**RECORDS SUPPLIED:**
+++

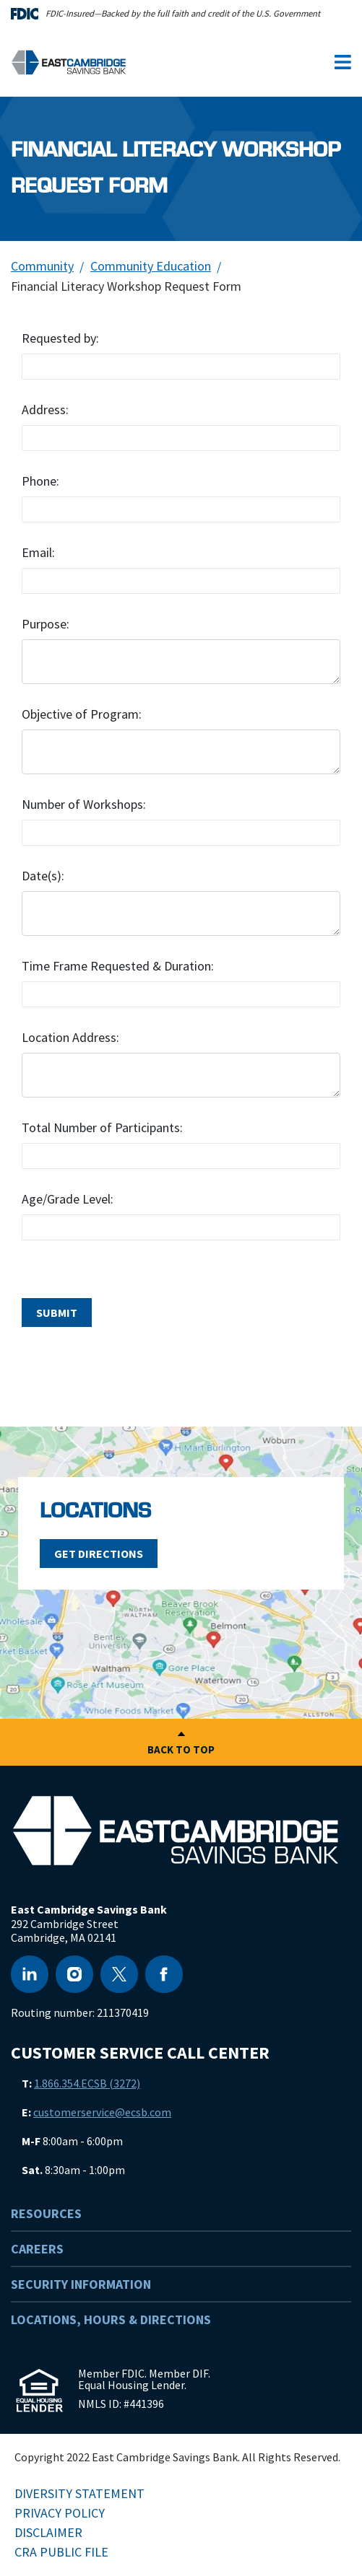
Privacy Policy (59, 2513)
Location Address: (70, 1037)
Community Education (150, 266)
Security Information (81, 2284)
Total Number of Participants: (102, 1127)
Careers (37, 2248)
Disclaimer (48, 2532)
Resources (46, 2213)
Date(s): (43, 875)
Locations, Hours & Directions (111, 2319)
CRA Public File (61, 2552)
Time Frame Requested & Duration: (118, 966)
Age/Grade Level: (67, 1199)
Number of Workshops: (84, 804)
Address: (45, 409)
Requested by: (60, 338)
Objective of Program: (82, 714)
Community (42, 266)
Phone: (40, 481)
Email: (38, 552)
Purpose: (45, 623)
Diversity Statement (79, 2493)
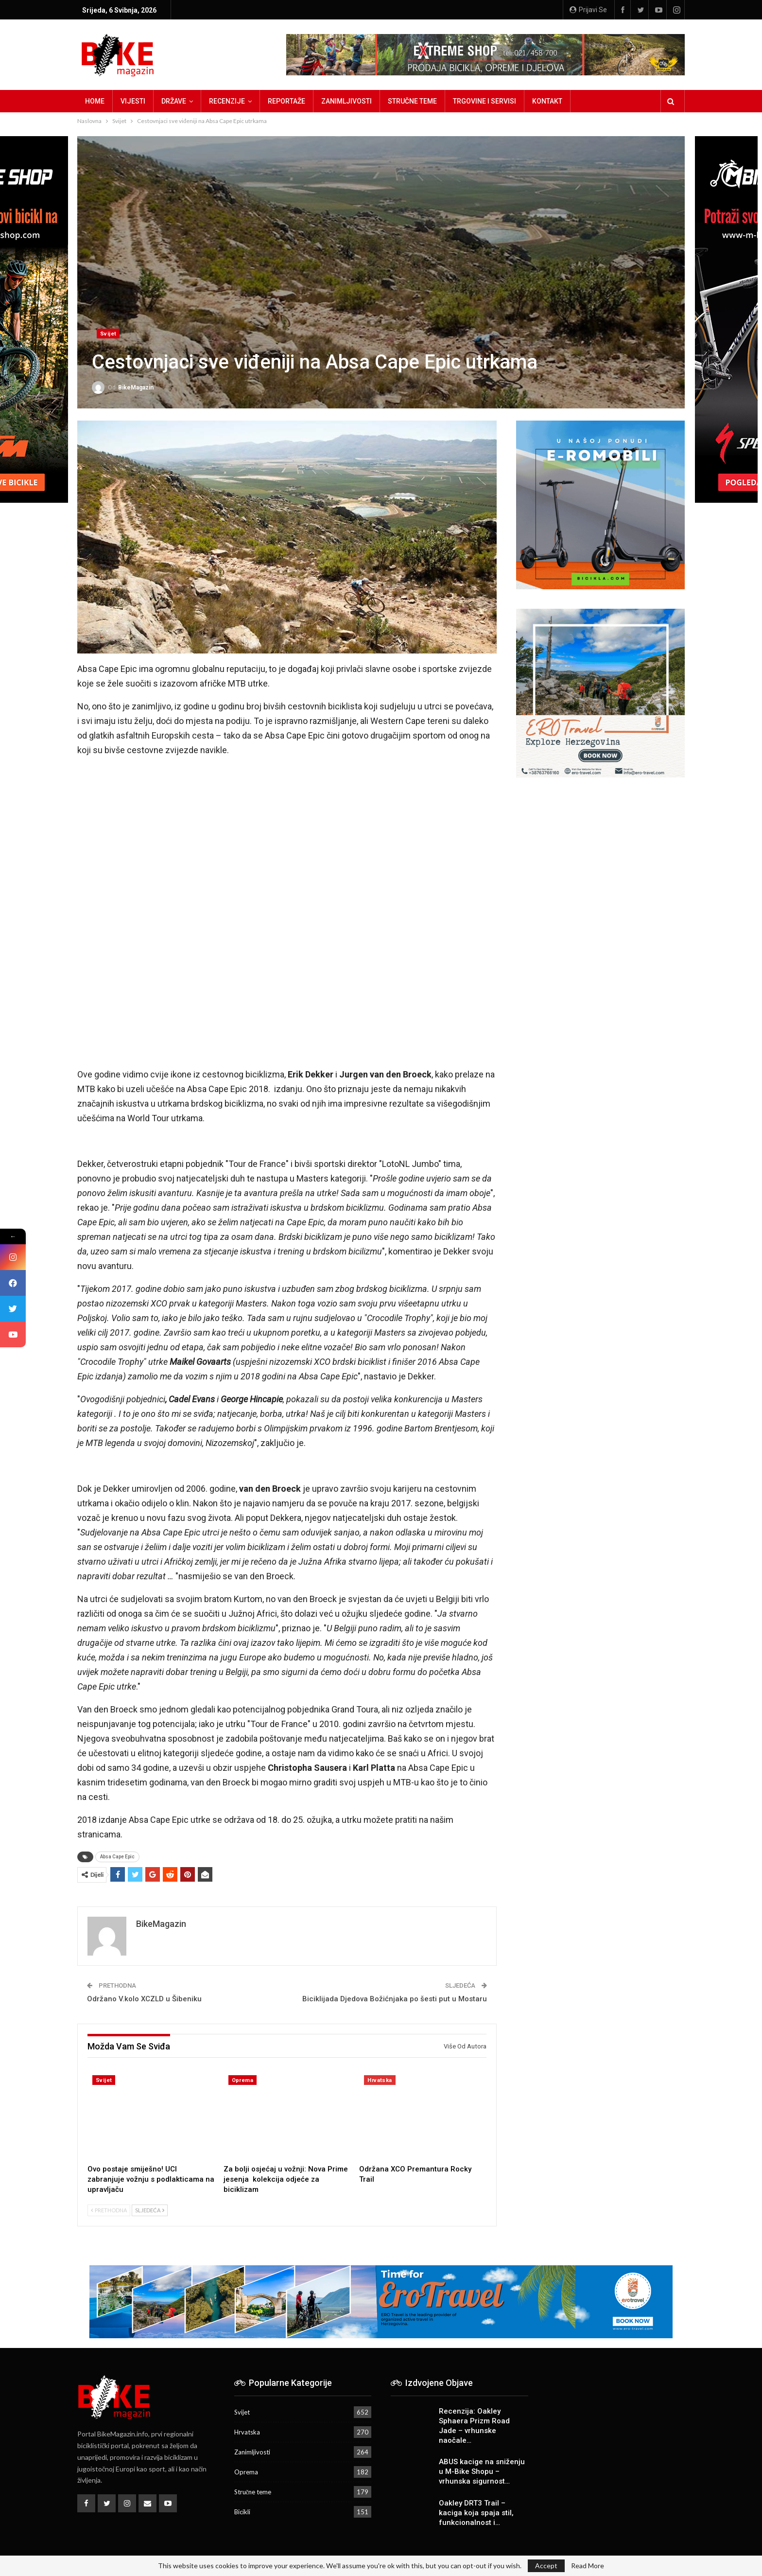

+++

**WORK INSTRUCTIONS:** Pick up at the line that holds "Requested by: (60, 338)" and restate each line, word for word, through the last line of the entries. Include both end lines but none of the pictures.

**TASK RESPONSE:**
Requested by: (60, 338)
Objective of Program: (82, 714)
Community (42, 266)
Phone: (40, 481)
Email: (38, 552)
Purpose: (45, 623)
Diversity Statement (79, 2493)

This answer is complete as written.